放課後
あ、来たな。
クラスのみんながザワザワし始めたので、先輩が来たのはすぐにわかった。
思わずため息がもれる。
私は観念して、帰る準備をすることにした。
「紗綾ちゃん、迎えに来たよ」
キラキラした生き物が廊下側の窓から顔を出して、こちらに向かって手を振っていた。
「あ、はは……、今行きます」
私はなんとか笑顔を浮かべると、鞄を肩にかけて教室を出る。
「すみません。こっちまで来てもらっちゃって」
先輩のところに駆け寄る。
さっさと学校を出なければ!
周りからの視線が痛い……。
「いいよ、全然」
先輩が一歩私に近づくと、顔を覗き込んで微笑んだ。
「早く会いたかったから」
周りから黄色い悲鳴があがった。
一気に顔が熱くなる。
ち、近い! 距離感おかしくない!?
そして、声が甘い!
「あ、ははは……。と、とりあえず行きましょうか」
後ずさりして、先輩から距離をとった。
「そうだね」
先輩はそう言うと、私の手をそっととって指を絡める。
「な!?」
私が声をあげると、先輩は恋人繋ぎになった手を見つめて、にっこりと微笑んだ。
「じゃあ、行こうか」
先輩は私の手を引いて歩き始める。
こ、これは手慣れてる!?
やっぱりどう考えてもチャラいでしょう……。
学校を出たら早く断ろう……。
私は突き刺さるような視線に堪えながら、学校の外まで顔を伏せて歩いた。
「先輩、そろそろ手を離してください」
学校を出て少し歩いたところで、私は先輩を呼び止めた。
ここまで来れば、生徒はあまり歩いていない。
きちんと断るならなるべく早い方がいいだろう。
「どうしたの? 紗綾ちゃん」
そう言いつつ、先輩は手を離してくれない。
「あ、あの、まず手を離してもらえませんか?」
先輩は私の顔と手を交互にみる。
「離さなきゃダメ?」
「ダ、ダメです!」
甘えるような先輩の表情にドキドキしながら、なんとか言った。
先輩が名残惜しそうに手を離す。
「あの……告白のことなんですけど……」
「友達からなんでしょう?」
先輩は私の言葉をさえぎるように言った。
「あ、いや、その……」
友達からと言われてしまうと、何も言えなくなってしまう。
「ど、どうして私なんですか?」
目が泳いでいるのが自分でもわかった。
「先輩にはもっとほかの……」
「好きだからだよ」
さっきまでと少し違う声色に、思わず先輩の顔を見た。
「紗綾ちゃんが……好きだからだよ」
初めて見る先輩の切なげな表情と、眼差しから感じる熱に、一気に全身が熱くなり何も言葉が出なかった。
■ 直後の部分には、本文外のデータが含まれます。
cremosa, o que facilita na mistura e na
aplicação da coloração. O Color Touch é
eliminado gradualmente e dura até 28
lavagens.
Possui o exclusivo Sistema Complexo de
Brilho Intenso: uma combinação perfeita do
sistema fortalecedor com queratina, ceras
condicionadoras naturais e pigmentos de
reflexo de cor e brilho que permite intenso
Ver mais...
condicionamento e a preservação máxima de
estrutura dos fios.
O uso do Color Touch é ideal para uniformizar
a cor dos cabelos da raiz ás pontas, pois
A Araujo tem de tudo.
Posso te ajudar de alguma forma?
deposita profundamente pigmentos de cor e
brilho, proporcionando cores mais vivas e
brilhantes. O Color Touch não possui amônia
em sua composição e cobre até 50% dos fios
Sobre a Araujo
「ハハ、なんてね。告白したんだから、好きなのは当然か。私のどこが好きかって話? ひとつずつ言った方がいい?」
先輩の顔は迎えに来たときと同じ、にこやかな笑顔に戻っていた。
「い、いえ、大丈夫です! 言わなくて……」
私は熱くなっている頬を冷やすように手をあてる。
顔が熱い! 何あの色気!?
ダ、ダメだ! チャラ男の言うことなんだから、本気にしたら……!
「家の近くまで送るよ。帰り道はこっちでいい?」
「あ、はい……」
家から近いということで高校を選んだため、私の家は徒歩圏内だった。
先輩は私に確認をとりながら進んでいく。
「じゃあ、家に着くまでのあいだ、友達として紗綾ちゃんのこといろいろ教えてよ」
先輩は微笑みながら言った。
「あ、はい……」
「じゃあ、まずは……」
先輩は聞き上手なのか、答えやすい質問をたくさん私にしてくれた。
答えやすさもあって、私はポンポンとテキトーに答えていく。
問題だったのは、顔の熱を冷ますのに必死で、私は何を話したのかまったく覚えていないことだった。
そして翌日、私はそれを後悔することになる。